→ Records shown:
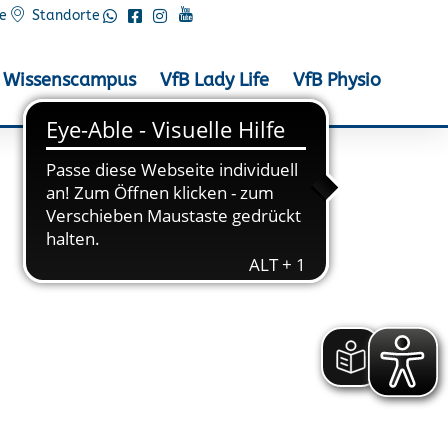
e
Standorte
Wissenscampus
VfB Lady Life
VfB Physio
pische Distanz in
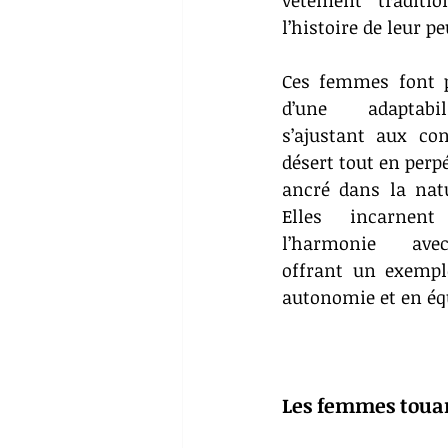
vêtement traditio
l’histoire de leur pe
Ces femmes font pr
d’une adaptabil
s’ajustant aux con
désert tout en perp
ancré dans la natur
Elles incarnent
l’harmonie avec
offrant un exemple
autonomie et en équ
Les femmes touar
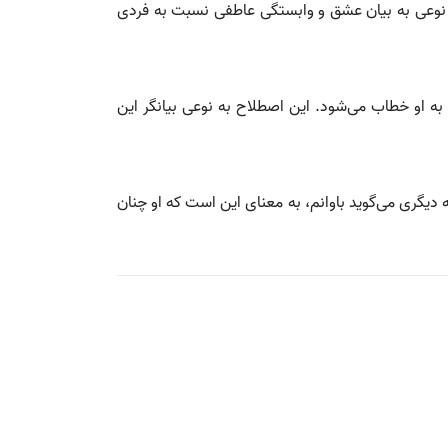
ه نوعی به بیان عشق و وابستگی عاطفی نسبت به فردی
به او خطاب می‌شود. این اصطلاح به نوعی بیانگر این
 دیگری می‌گوید باوانم، به معنای این است که او چنان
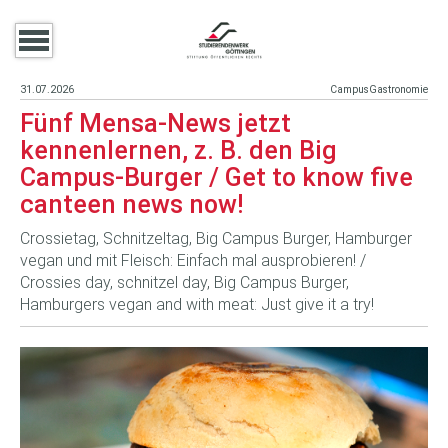
31.07.2026
CampusGastronomie
Fünf Mensa-News jetzt
kennenlernen, z. B. den Big
Campus-Burger / Get to know five
canteen news now!
Crossietag, Schnitzeltag, Big Campus Burger, Hamburger
vegan und mit Fleisch: Einfach mal ausprobieren! /
Crossies day, schnitzel day, Big Campus Burger,
Hamburgers vegan and with meat: Just give it a try!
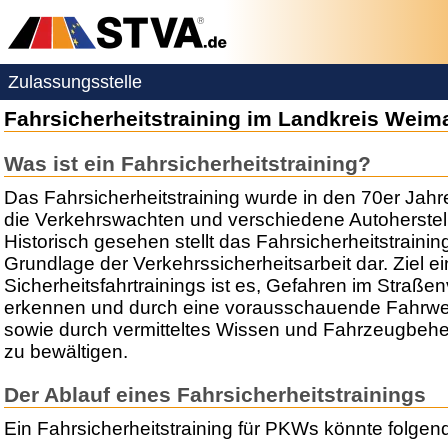
Zulassungsstelle
Fahrsicherheitstraining im Landkreis Weim
Was ist ein Fahrsicherheitstraining?
Das Fahrsicherheitstraining wurde in den 70er Jah
die Verkehrswachten und verschiedene Autoherstell
Historisch gesehen stellt das Fahrsicherheitstrainin
Grundlage der Verkehrssicherheitsarbeit dar. Ziel e
Sicherheitsfahrtrainings ist es, Gefahren im Straßen
erkennen und durch eine vorausschauende Fahrwe
sowie durch vermitteltes Wissen und Fahrzeugbeh
zu bewältigen.
Der Ablauf eines Fahrsicherheitstrainings
Ein Fahrsicherheitstraining für PKWs könnte folge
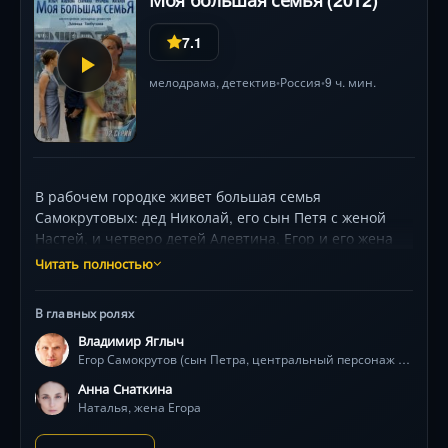
Моя большая семья (2012)
7.1
мелодрама
,
детектив
Россия
9 ч. мин.
•
•
В рабочем городке живет большая семья
Самокрутовых: дед Николай, его сын Петя с женой
Настей, и четверо детей Алевтина, Егор и его жена
Наталья, Гена и Вероника. Как и в любой семье у
Читать полностью
Самокрутовых бывает всякое, и ссоры, и споры, и
проблемы, которые они стараются решать вместе. В
В главных ролях
сериале параллельно разворачиваются два сюжета:
Владимир Яглыч
детективный и мелодраматический. В центре сюжета
Егор Самокрутов (сын Петра, центральный персонаж любовного треугольника)
любовный треугольник между бывшими
одноклассниками. Егору Самокрутову придется
Анна Снаткина
сделать сложный выбор, с кем ему остаться — с
Наталья, жена Егора
женой и сыном или со своей первой любовью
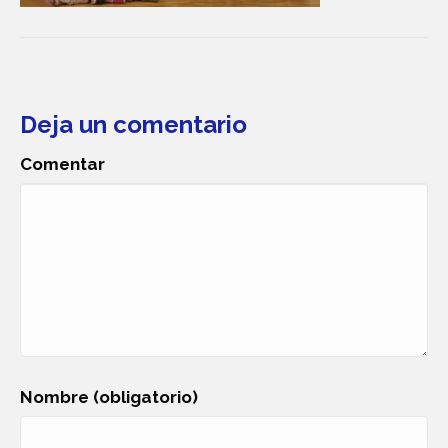
Deja un comentario
Comentar
Nombre (obligatorio)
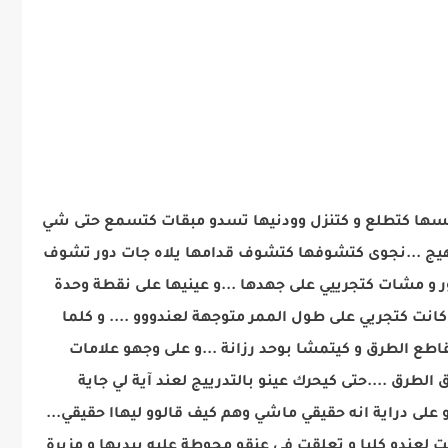
و نفسها كتطلع و كتنزل وودنيها تسدو مبقات كتسمع حتى شي
تهيج ...نجوى كتشوفها كتشوف قدامها يلاه جات دور تشوف
 و مشات كتجرييي على جهدها ...و عينيها على نقطة وحدة
انت كتجريي على طول الممر متوجهة لعندووو .... و كلما
طع الطرق و كيتمشا بوحد رزانة ...و على وجهو علامات
لطرق ....حتى كيحرك عينو بالتدرييج لعند آية لي جاية
على دراية انه حقيقي ماشي وهم كيف قالوو ليهاا حقيقي...
 لعندو كليا و تعلقت في عنقو محوطة عليه بيديها و مزيرة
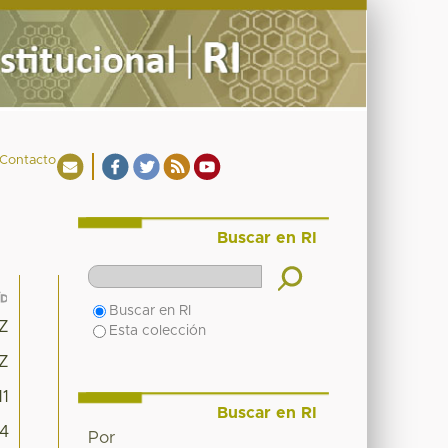
Contacto
Buscar en RI
Buscar en RI
7Z
Esta colección
7Z
11
Buscar en RI
14
Por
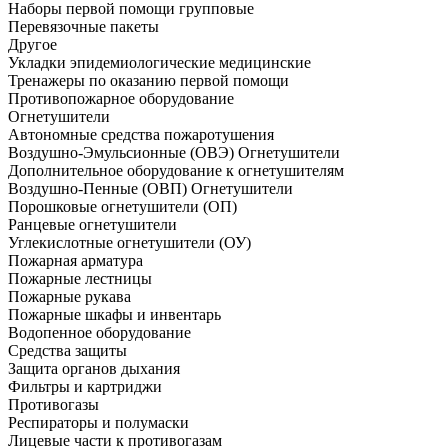
Наборы первой помощи групповые
Перевязочные пакеты
Другое
Укладки эпидемиологические медицинские
Тренажеры по оказанию первой помощи
Противопожарное оборудование
Огнетушители
Автономные средства пожаротушения
Воздушно-Эмульсионные (ОВЭ) Огнетушители
Дополнительное оборудование к огнетушителям
Воздушно-Пенные (ОВП) Огнетушители
Порошковые огнетушители (ОП)
Ранцевые огнетушители
Углекислотные огнетушители (ОУ)
Пожарная арматура
Пожарные лестницы
Пожарные рукава
Пожарные шкафы и инвентарь
Водопенное оборудование
Средства защиты
Защита органов дыхания
Фильтры и картриджи
Противогазы
Респираторы и полумаски
Лицевые части к противогазам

→ Problem details: Whenever a line above includes "Самокрутовых", copy it in full.

→ Result of the exercise:
Самокрутовых: дед Николай, его сын Петя с женой
Самокрутовых бывает всякое, и ссоры, и споры, и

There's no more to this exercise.